Intermittent errors for Google Gemini models via Inference

Incident Report for LiveKit

Resolved

This incident has been resolved. The errors were caused by an upstream issue at our model provider (Google) that incorrectly triggered an account-level usage cap on our Gemini API access, returning rate-limit errors for a subset of Gemini requests routed through LiveKit Inference. Google identified the cause, rolled back the change on their side, and raised our account limits to prevent recurrence. Gemini requests are now serving normally and error rates have returned to baseline. Other models and providers were unaffected throughout.
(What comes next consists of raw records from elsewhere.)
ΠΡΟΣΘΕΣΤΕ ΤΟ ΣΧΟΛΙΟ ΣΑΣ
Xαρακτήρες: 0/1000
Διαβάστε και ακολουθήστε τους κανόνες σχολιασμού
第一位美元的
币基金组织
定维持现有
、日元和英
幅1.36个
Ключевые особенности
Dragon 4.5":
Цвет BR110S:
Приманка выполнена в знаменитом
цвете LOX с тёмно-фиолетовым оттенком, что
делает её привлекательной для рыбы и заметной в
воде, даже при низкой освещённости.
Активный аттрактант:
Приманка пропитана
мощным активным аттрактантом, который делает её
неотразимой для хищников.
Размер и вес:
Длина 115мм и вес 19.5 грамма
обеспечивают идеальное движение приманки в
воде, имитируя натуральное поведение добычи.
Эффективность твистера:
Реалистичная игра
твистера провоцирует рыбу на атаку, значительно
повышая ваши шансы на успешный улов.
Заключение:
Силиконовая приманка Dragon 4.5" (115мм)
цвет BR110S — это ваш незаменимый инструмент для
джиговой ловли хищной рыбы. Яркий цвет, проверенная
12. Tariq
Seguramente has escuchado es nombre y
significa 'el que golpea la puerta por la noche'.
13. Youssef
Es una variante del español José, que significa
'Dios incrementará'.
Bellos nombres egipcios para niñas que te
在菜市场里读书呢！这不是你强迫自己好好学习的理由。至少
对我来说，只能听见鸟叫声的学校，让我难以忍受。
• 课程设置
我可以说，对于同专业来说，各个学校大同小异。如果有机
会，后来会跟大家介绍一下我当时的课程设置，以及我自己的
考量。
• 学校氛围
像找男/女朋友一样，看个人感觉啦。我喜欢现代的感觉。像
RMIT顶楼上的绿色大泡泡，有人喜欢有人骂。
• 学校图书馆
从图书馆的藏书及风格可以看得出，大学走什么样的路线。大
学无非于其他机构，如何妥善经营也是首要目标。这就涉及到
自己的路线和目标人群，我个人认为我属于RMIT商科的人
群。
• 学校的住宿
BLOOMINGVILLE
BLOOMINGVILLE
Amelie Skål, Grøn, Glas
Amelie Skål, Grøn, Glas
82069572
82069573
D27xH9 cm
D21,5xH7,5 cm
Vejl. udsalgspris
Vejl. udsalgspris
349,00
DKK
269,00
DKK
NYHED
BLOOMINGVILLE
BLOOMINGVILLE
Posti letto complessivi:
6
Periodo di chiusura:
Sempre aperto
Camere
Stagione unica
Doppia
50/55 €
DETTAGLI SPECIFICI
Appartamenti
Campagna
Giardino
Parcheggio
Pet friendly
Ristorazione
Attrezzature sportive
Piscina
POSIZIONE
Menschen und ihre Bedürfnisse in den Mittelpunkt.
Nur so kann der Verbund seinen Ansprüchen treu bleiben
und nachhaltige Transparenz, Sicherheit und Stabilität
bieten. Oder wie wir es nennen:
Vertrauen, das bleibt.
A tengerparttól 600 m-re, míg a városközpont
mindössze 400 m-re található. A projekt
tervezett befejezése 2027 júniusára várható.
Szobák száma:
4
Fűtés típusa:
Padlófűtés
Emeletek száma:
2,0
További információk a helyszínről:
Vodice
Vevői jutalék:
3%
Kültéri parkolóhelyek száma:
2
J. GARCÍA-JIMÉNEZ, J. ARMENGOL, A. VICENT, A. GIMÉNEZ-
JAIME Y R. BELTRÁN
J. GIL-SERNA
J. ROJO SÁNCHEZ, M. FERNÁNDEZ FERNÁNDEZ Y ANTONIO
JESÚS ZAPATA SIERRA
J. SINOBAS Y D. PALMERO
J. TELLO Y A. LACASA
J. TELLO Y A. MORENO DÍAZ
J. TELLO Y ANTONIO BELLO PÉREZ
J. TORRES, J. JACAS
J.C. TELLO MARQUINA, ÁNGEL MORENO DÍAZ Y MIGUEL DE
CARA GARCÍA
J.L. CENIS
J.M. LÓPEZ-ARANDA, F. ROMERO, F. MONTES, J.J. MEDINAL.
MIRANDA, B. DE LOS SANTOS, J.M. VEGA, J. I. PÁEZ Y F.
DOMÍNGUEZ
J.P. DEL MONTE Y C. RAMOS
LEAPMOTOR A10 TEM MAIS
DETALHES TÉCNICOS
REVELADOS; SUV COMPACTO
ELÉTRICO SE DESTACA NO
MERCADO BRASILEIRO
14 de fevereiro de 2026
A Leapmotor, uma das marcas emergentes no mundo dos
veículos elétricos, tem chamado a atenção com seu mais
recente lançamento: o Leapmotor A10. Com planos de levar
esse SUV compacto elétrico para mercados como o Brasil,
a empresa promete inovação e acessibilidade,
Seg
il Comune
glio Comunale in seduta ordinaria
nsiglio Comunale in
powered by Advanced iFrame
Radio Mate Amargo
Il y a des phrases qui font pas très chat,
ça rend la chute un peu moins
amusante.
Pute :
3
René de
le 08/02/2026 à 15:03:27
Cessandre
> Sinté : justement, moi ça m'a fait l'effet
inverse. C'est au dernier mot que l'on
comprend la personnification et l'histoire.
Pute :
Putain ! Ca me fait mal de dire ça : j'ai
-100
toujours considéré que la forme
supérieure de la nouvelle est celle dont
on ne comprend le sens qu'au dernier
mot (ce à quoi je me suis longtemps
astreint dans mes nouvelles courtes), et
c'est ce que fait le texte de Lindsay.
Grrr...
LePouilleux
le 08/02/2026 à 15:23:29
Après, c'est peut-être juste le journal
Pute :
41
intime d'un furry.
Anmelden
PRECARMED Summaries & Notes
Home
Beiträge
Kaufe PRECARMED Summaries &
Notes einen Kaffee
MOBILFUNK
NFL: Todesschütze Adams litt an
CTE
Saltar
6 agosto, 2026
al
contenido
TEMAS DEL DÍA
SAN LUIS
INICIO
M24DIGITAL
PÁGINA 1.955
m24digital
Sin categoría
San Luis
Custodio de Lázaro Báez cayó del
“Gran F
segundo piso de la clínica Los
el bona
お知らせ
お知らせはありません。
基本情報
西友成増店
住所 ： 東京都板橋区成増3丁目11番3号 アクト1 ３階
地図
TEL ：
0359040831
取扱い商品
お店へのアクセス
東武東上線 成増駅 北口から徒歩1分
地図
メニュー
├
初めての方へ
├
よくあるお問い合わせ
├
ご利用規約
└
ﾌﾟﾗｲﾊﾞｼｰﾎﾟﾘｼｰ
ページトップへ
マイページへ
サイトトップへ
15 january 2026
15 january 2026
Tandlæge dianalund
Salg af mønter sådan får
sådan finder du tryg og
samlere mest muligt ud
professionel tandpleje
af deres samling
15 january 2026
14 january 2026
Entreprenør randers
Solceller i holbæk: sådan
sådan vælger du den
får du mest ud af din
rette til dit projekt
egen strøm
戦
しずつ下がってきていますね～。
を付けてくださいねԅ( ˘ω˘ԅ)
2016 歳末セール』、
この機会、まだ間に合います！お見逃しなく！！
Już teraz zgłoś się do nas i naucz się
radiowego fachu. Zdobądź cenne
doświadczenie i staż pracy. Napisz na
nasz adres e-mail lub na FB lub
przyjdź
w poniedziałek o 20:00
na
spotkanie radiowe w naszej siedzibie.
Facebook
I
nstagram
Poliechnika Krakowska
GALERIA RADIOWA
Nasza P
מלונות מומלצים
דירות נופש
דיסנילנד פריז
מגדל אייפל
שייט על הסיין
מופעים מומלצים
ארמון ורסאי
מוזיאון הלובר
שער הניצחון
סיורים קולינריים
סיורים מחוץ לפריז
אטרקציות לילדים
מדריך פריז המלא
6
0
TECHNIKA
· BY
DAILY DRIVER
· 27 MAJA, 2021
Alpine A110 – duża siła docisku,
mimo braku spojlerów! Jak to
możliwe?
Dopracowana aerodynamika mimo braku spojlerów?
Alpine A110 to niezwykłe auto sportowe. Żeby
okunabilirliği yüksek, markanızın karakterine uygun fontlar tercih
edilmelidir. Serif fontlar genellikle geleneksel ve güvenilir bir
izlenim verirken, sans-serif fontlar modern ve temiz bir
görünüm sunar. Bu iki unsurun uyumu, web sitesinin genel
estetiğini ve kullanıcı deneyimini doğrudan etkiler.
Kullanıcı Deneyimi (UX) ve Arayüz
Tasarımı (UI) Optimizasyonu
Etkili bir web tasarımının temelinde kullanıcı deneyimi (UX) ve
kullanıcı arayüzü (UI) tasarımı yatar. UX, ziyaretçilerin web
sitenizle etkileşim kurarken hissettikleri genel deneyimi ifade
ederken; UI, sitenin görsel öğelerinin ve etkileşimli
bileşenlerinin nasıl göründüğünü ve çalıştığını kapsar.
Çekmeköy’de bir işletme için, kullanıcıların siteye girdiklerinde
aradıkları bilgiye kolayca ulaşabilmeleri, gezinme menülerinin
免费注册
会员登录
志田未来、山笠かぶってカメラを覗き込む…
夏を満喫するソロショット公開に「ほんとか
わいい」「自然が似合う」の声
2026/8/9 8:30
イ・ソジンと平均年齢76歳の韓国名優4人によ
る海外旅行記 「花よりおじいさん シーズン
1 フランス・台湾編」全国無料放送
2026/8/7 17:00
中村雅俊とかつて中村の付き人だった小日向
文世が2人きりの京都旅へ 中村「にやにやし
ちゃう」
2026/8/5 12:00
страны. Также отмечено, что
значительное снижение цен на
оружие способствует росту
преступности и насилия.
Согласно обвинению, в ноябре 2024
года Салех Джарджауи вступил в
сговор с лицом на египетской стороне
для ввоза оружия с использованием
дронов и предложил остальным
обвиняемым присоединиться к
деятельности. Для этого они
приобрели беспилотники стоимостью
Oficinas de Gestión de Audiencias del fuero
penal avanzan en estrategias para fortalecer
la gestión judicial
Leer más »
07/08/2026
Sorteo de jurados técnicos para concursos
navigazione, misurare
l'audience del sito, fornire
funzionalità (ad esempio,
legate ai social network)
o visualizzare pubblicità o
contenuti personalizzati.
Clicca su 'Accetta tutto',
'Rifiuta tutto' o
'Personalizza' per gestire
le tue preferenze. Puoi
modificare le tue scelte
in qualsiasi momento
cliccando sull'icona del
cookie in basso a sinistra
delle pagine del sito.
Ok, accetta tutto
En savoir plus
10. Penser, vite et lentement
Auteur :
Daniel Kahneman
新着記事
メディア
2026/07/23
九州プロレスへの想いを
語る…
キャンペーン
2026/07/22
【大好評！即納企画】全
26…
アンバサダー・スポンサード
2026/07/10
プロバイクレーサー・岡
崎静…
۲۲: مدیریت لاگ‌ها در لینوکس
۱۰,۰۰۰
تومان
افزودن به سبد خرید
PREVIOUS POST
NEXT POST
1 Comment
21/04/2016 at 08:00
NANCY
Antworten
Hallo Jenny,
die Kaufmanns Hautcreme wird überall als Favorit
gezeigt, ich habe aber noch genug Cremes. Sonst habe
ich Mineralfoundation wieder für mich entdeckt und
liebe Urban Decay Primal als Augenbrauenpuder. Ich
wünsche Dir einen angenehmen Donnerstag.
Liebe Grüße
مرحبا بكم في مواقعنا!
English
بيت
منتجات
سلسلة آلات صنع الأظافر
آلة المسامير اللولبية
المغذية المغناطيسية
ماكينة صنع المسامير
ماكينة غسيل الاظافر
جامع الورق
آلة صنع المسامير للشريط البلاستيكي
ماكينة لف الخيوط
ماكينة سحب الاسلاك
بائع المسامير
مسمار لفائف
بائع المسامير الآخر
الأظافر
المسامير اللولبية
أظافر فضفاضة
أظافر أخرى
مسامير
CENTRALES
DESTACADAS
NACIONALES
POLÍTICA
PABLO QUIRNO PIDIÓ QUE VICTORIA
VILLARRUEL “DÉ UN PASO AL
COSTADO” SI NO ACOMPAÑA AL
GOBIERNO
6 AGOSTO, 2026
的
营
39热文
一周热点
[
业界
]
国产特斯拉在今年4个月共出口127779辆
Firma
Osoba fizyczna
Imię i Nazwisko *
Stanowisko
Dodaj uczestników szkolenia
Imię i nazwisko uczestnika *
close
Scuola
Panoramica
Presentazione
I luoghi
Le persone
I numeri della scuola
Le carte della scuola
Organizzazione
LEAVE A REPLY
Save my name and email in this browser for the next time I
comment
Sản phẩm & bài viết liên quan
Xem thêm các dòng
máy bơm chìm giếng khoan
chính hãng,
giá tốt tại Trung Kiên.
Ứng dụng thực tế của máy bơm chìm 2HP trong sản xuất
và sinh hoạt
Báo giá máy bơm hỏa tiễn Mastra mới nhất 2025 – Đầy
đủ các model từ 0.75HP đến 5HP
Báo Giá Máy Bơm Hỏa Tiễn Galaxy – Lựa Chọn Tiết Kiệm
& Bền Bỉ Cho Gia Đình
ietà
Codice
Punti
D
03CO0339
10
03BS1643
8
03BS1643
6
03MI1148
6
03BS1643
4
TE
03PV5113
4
Posted Jun 11, 2026 - 16:47 PDT

Identified

We have identified the cause as an upstream limit on our Google Gemini API account. Automatic failover to an alternate Gemini deployment is in place and has reduced the impact, but a subset of requests to Google Gemini models may still intermittently return errors when failover capacity is exceeded. We are actively engaged with Google support to restore full capacity and will share further updates as we have them. Other models and providers remain unaffected.

Posted Jun 11, 2026 - 12:09 PDT

Investigating

We are currently investigating intermittent 429 errors for Google Gemini models routed through LiveKit Inference.

Posted Jun 11, 2026 - 10:52 PDT

This incident affected: Global Inference.